Public Opinion in Postcommunist Russia
Title | Public Opinion in Postcommunist Russia PDF eBook |
Author | Matthew Wyman |
Publisher | Springer |
Pages | 283 |
Release | 1996-12-03 |
Genre | Political Science |
ISBN | 0230373631 |
This book is a comprehensive account of trends in Russian public opinion over the period 1988-94. Analysing data from Russian polling organizations, it covers the development of a professional polling industry and looks at changing popular moods; the depth of democratic values; attitudes towards political institutions; the attempt to introduce a free market economy and views about the loss of empire. Concluding sections consider attitudinal differences between social groups, and the impact of public opinion on postcommunist politics.

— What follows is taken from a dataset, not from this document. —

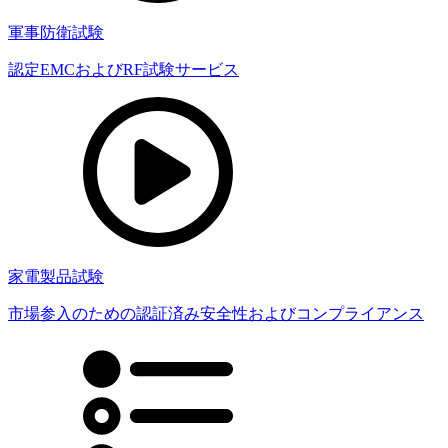
軍事防衛試験
認定EMCおよびRF試験サービス
家電製品試験
市場参入のための認証済み安全性およびコンプライアンス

Imagining Internationalism in American and British Labor, 1939-49
Title | Imagining Internationalism in American and British Labor, 1939-49 PDF eBook |
Author | Victor Silverman |
Publisher | University of Illinois Press |
Pages | 324 |
Release | 2000 |
Genre | Business & Economics |
ISBN | 9780252068058 |
"Vividly capturing a moment in history when American and British unions seemed about to join with their Soviet counterparts to create a world unified by its workers, this wide-ranging study uncovers the social, cultural, and ideological currents that generated worldwide support among workers for a union international as well as the pull of national interests that ultimately subverted it. In a striking departure from the conventional wisdom, Victor Silverman argues that the ideology of the cold war was essentially imposed from above and came into conflict with the attitudes workers developed about internationalism. This work, the first to look at internationalism from the point of view of the worker, confirms at the level of social and cultural history that the postwar tensions between the Anglo-Americans and the Soviets took several years to become a new orthodoxy. Silverman demonstrates that for millions of trade unionists in dozens of countries the Cold War began in late 1948, rather than between 1945 and 1946, as generally recorded by diplomatic historians. Tracing the faultlines between politics and ideals and between national and class allegiances, Silverman shows how the vision of an international working-class recovery was ultimately discredited and the cold war set inexorably in motion."